Rating:
While the fuzz-disco opener "10-9-8-7-6-5-4" suggests a brazen break from form, Musik doesn't attempt to upend the band's Velvet Undergrounded roots as connect them to a more far-reaching psychedelic lineage. The album still features its share of typically slack Nehru-jacket jams ("Destruction/Construction"), rose-tinted lullabies ("Becuz"), and 1970s AM-radio throwbacks ("Madeupmind"), but Musik feels most alive when past and future collide and synthesize, like on "Thin Is Wide" (the song that gives this review its opening line), where a hypnotic bed-track of analog electro drones and Eastern-tinged guitar motifs clear the way for Berg's laser-guided melody. It's a DIY sci-fi aesthetic that immediately brings to mind Broadcast's proudly minimal 2005 release, Tender Buttons, with songs built upon skeletal synth patterns that sound like they could be played with two fingers, let alone the nine players listed in Musik's liners.
But Musik's spare arrangements are ably filled out by more playful yet assertive vocal performances from Berg; while she's not about to shake off the perennial Nico comparisons, Berg takes advantage of the empty space between the dots and loops by offering uncharacteristically pointed observations about sexual politics. "So Sick" comes off like Kraftwerk's "The Model" rewritten from the title subject's perspective, with a disarmingly cheerful opening verse-- "Want to make myself look so sick...if I can do that I can do anything"-- that reveals all the mind games and body politicking that go into maintaining austere appearances. "Boys/Girls" is more lightheartedly satirical, skewering the Women are From Venus, Men are From Mars supermarket paperback approach to battle-of-the-sexes delineations ("I'm a shopaholic/ I like to dance/ You're an alcoholic") over a fun-fun-fun-on-the-autobahn melody that plays up the connection between Berg's android delivery and the lyric's binary logic.
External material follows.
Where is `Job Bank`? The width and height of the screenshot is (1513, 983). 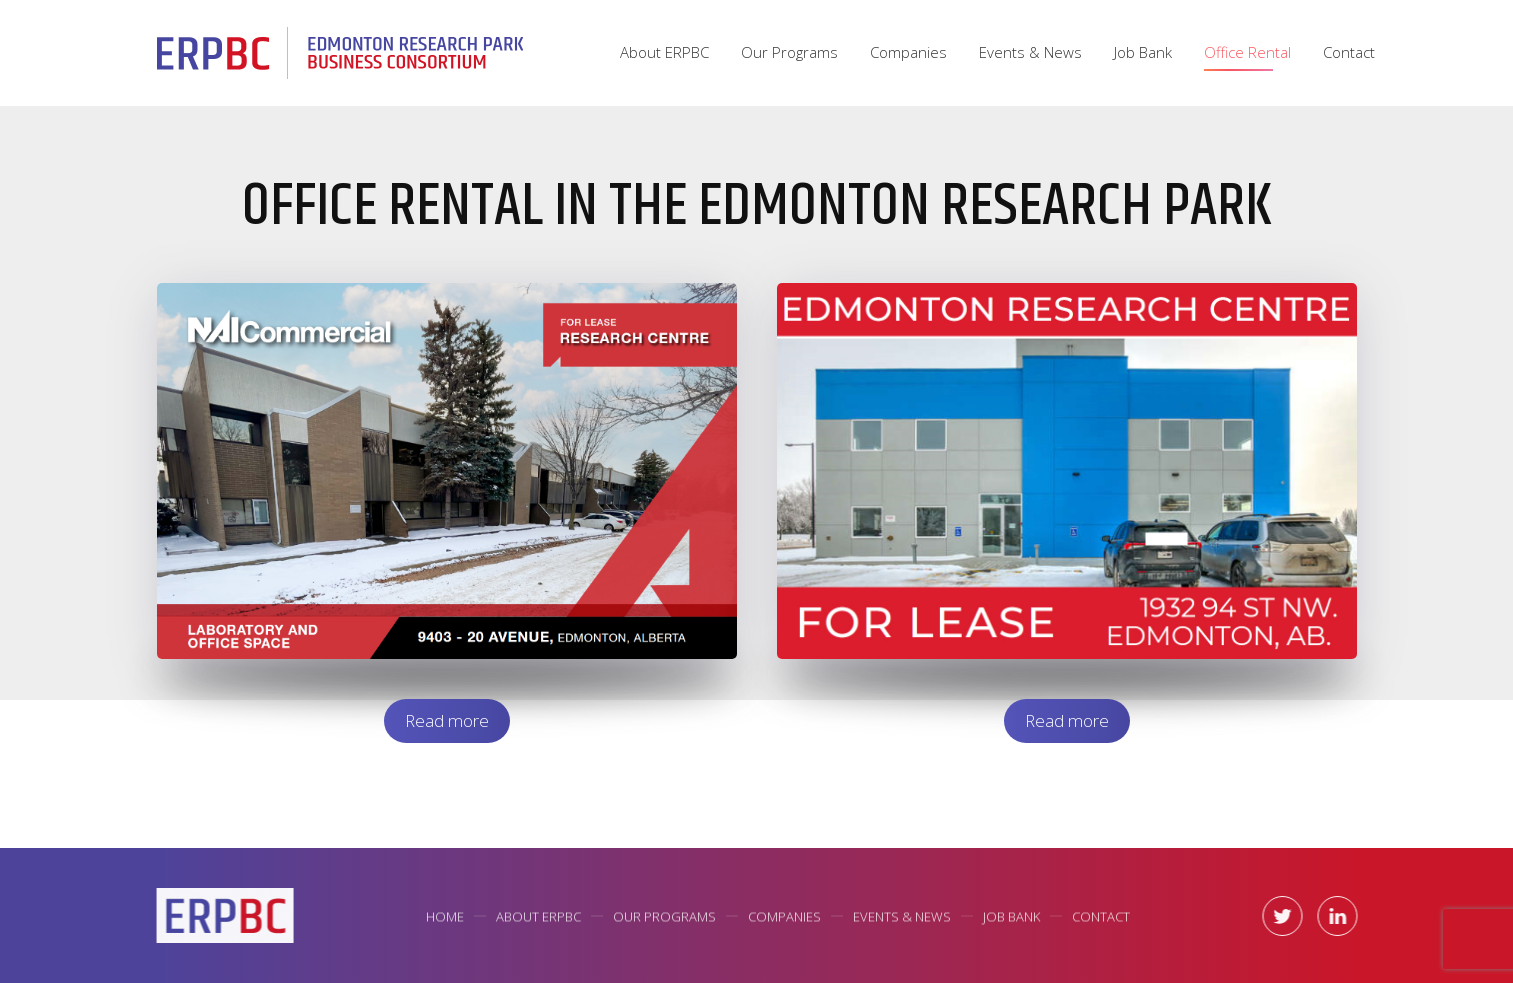 Job Bank is located at coordinates (1143, 52).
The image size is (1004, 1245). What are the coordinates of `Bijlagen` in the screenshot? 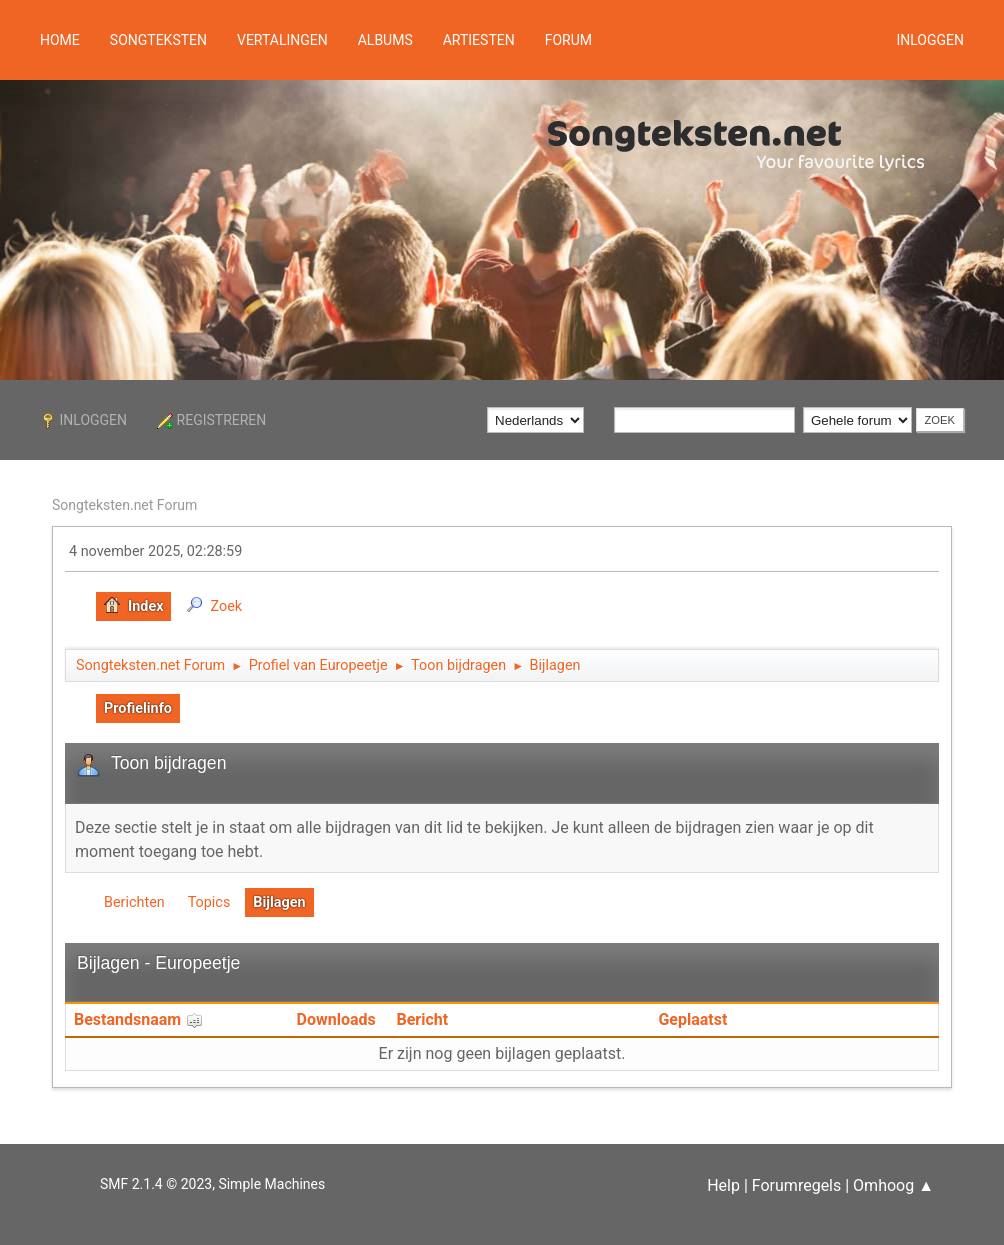 It's located at (279, 902).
But even when she's addressing broader issues of gender, Berg's songwriting tilts more to the personal than polemical, preferring to read between the sheets than make blanket statements.
Her focus on the intimate also helps explain why Slumber Party's most vibrant album to date ends with arguably the most downcast song in the band's entire repertoire: "Electric Cave," essentially a piano ballad version of Romeo & Juliet as recited by Eleanor Friedberger, a tragic tale that feels all the more tragic because one of the principals survives. But even in this most sullen of moments, the real benefits of Musik's more animated electro exercises are still evident, as they've inspired Berg to become the sort of singer that will look you straight in the eye where she once hid behind her bangs.